Dice has accomplished the nontrivial. For the third quarter it earned more money and had more revenue, and now expects to end the year all better than Wall Street expected. For that, the Street rewarded the once-bankrupt job board company with a stunning 19 percent jump today in its stock price.
Dice Holdings, Inc., owner of owner of job boards in the financial, security and energy sectors, and Dice.com, its flagship IT career site, reported its third quarter financial results today.
“The third quarter performance included our best sales growth of any quarter this year illustrating how strongly we are performing in this sideways employment market,” said Scot Melland, chairman, president and CEO of Dice Holdings.
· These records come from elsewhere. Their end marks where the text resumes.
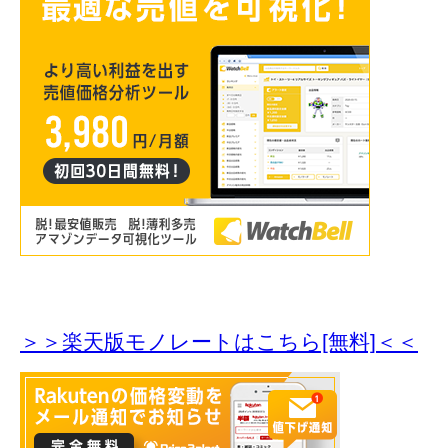
＞＞楽天版モノレートはこちら[無料]＜＜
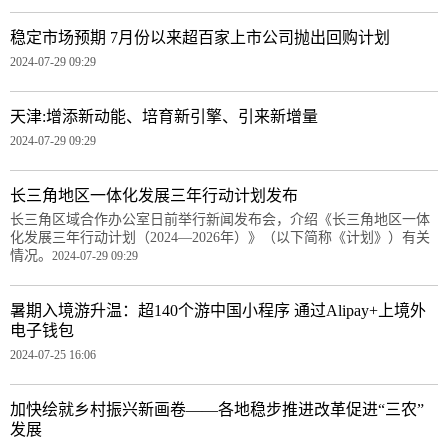
稳定市场预期 7月份以来超百家上市公司抛出回购计划
2024-07-29 09:29
天津:增添新动能、培育新引擎、引来新增量
2024-07-29 09:29
长三角地区一体化发展三年行动计划发布
长三角区域合作办公室日前举行新闻发布会，介绍《长三角地区一体
化发展三年行动计划（2024—2026年）》（以下简称《计划》）有关
情况。
2024-07-29 09:29
暑期入境游升温：超140个游中国小程序 通过Alipay+上境外
电子钱包
2024-07-25 16:06
加快绘就乡村振兴新画卷——各地稳步推进改革促进“三农”
发展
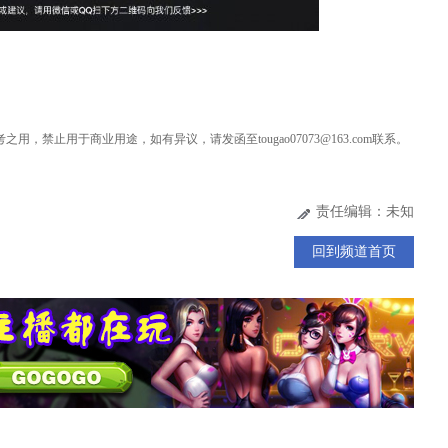
用，禁止用于商业用途，如有异议，请发函至tougao07073@163.com联系。
责任编辑：未知
回到频道首页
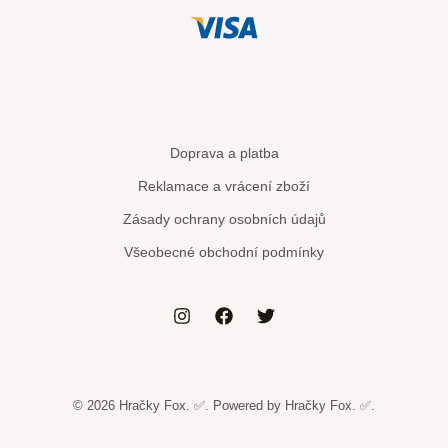
Doprava a platba
Reklamace a vrácení zboží
Zásady ochrany osobních údajů
Všeobecné obchodní podmínky
© 2026 Hračky Fox. ✅. Powered by Hračky Fox. ✅.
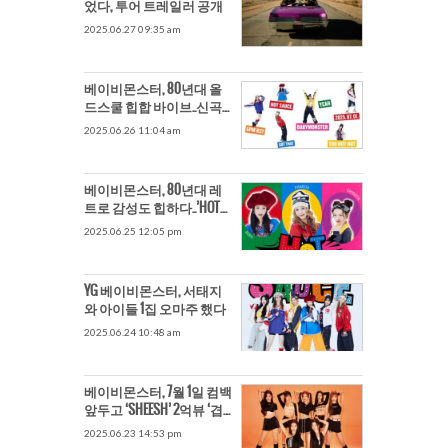
었다, 투어 트레일러 공개
2025.06.27 09:35 am
베이비몬스터, 80년대 올
드스쿨 힙합 바이브..신곡
‘핫 소스’ 반주만으로 강렬
2025.06.26 11:04 am
베이비몬스터, 80년대 레
트로 감성도 힙하다..’HOT
SAUCE’
2025.06.25 12:05 pm
YG 베이비몬스터, 서태지
와 아이들 1집 오마주 했다
2025.06.24 10:48 am
베이비몬스터, 7월 1일 컴백
앞두고 ‘SHEESH’ 2억뷰 ‘겹
경사’
2025.06.23 14:53 pm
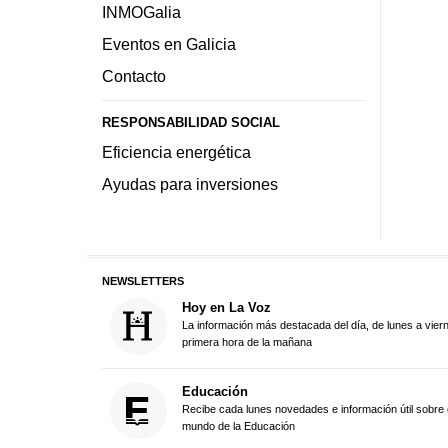
INMOGalia
Eventos en Galicia
Contacto
RESPONSABILIDAD SOCIAL
Eficiencia energética
Ayudas para inversiones
NEWSLETTERS
Hoy en La Voz
La información más destacada del día, de lunes a vier
primera hora de la mañana
Educación
Recibe cada lunes novedades e información útil sobre 
mundo de la Educación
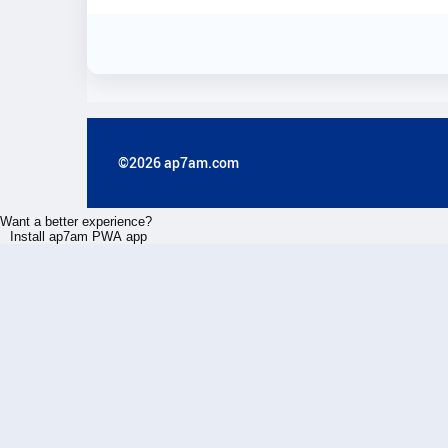
©2026 ap7am.com
Want a better experience?
Install ap7am PWA app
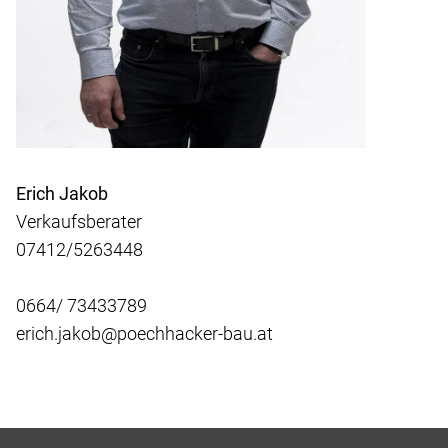
Erich Jakob
Verkaufsberater
07412/5263448
0664/ 73433789
erich.jakob@poechhacker-bau.at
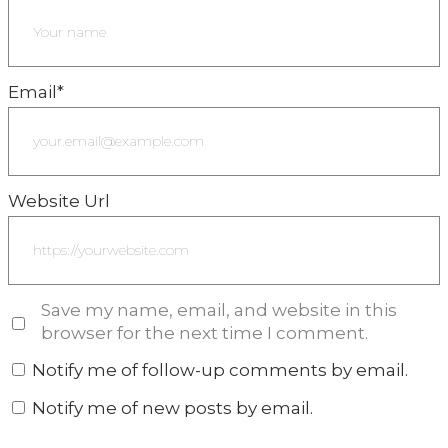
Email
*
Website Url
Save my name, email, and website in this
browser for the next time I comment.
Notify me of follow-up comments by email.
Notify me of new posts by email.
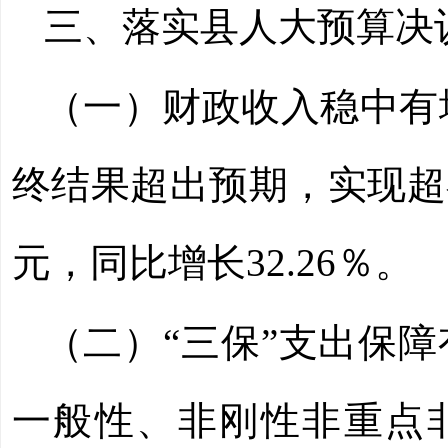
三、落实县人大预算决
（一）财政收入稳中有
终结果超出预期，实现超额
元，同比增长
32.26％
。
（二）
“三保”
支出保障
一般性、非刚性非重点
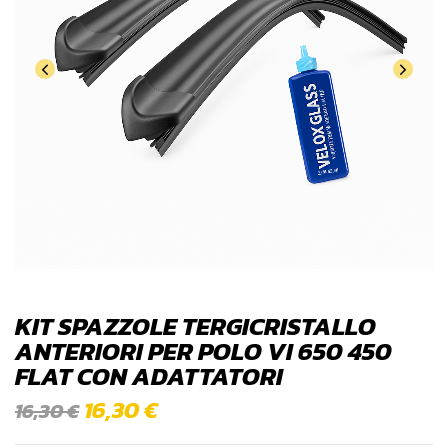
KIT SPAZZOLE TERGICRISTALLO
ANTERIORI PER POLO VI 650 450
FLAT CON ADATTATORI
16,30
€
16,30
€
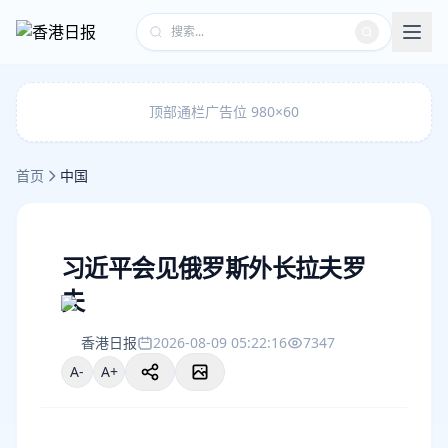
顶部通栏广告位 980×60
首页
中国
习近平会见俄罗斯外长拉夫罗
夫
香港日报
2026-08-09 05:22:16
7347
A-
A+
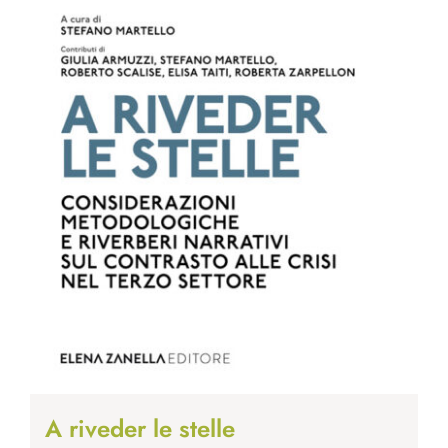
A riveder le stelle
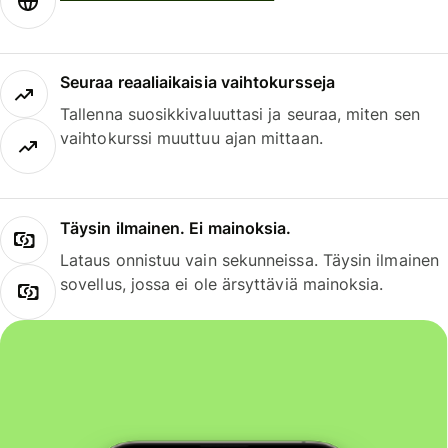
Seuraa reaaliaikaisia vaihtokursseja
Tallenna suosikkivaluuttasi ja seuraa, miten sen
vaihtokurssi muuttuu ajan mittaan.
Täysin ilmainen. Ei mainoksia.
Lataus onnistuu vain sekunneissa. Täysin ilmainen
sovellus, jossa ei ole ärsyttäviä mainoksia.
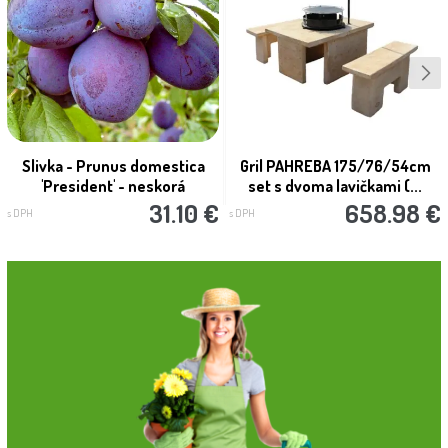
Slivka - Prunus domestica
Gril PAHREBA 175/76/54cm
'President' - neskorá
set s dvoma lavičkami (...
31.10 €
658.98 €
s DPH
s DPH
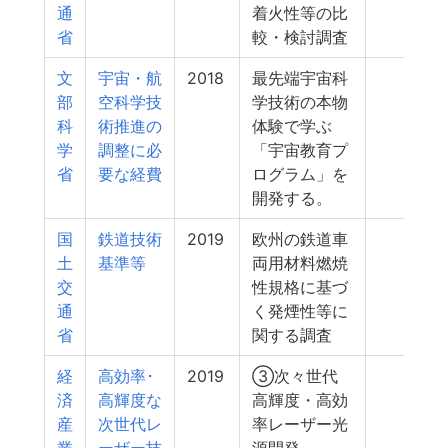
通
着火性等の比
省
較・検討調査
文
宇宙・航
2018
最先端宇宙科
10
部
空科学技
学技術の本物
科
術推進の
体験で学ぶ
学
調整に必
「宇宙教育プ
省
要な経費
ログラム」を
開発する。
国
鉄道技術
2019
欧州の鉄道車
10
土
基準等
両用材料燃焼
交
性規格に基づ
通
く発煙性等に
省
関する調査
経
高効率･
2019
③次々世代
10
済
高輝度な
高輝度・高効
産
次世代レ
率レーザー光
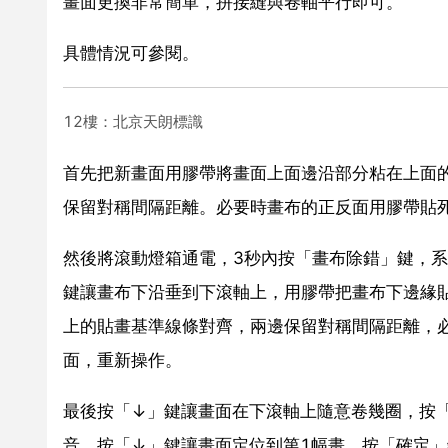
畫面更換非常簡單，拼接縫與卷軸平行即可。
具體情況可參閱。
12樓：北京天朗標識
首先把新畫面用膠帶將畫面上面邊沿部分粘在上面
保留對稱間隔距離。必要時畫布的正反面用膠帶貼
然後將滾動燈箱通電，3秒內按「畫布除錯」鍵，
鍵讓畫布下沿垂到下滾軸上，用膠帶把畫布下邊緣
上的貼畫基準線條對齊，兩邊保留對稱間隔距離，
面，重新操作。
最後按「↓」鍵讓畫面在下滾軸上隨意卷幾圈，按
音。按「↓」鍵讓畫面定位到第1幅畫。按「確定」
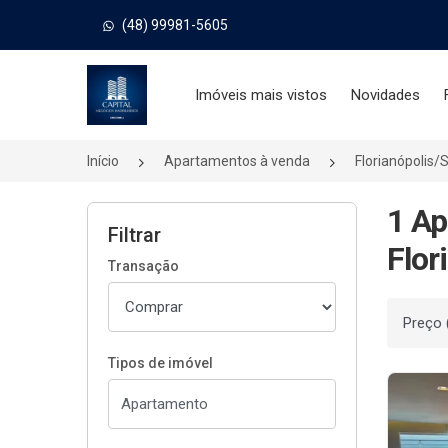
(48) 99981-5605
Página inicial
Imóveis mais vistos
Novidades
Início
Apartamentos à venda
Florianópolis/
1 Ap
Filtrar
Flor
Transação
Ordenar
Tipos de imóvel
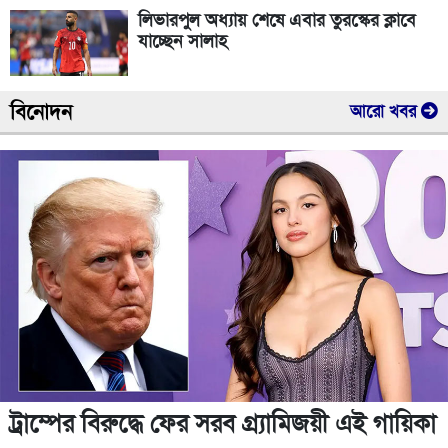
লিভারপুল অধ্যায় শেষে এবার তুরস্কের ক্লাবে
যাচ্ছেন সালাহ
বিনোদন
আরো খবর
ট্রাম্পের বিরুদ্ধে ফের সরব গ্র্যামিজয়ী এই গায়িকা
Some of the revenue contribution came from acquisitions the company made this year. Rigzone (oil and gas industry news and jobs) and WorldwideWorker (energy industries with an emphasis on petroleum) contributed $1.5 million to revenue during the quarter. But even without them, Dice grew revenue by 23 percent over last year’s 3rd quarter.
Profit doubled over last year to $6.1 million, which translates into 9 cents a share. A consensus of Wall Street analysts predicted Dice would earn 6 cents. For the full year, analysts were expecting $123.57 in revenue. In today’s financial release, Dice said it expected to be around $127.6 million.
The company’s stock, which hit a low of $2.23 last year, closed today at $10.75, up 18.92 percent on the day.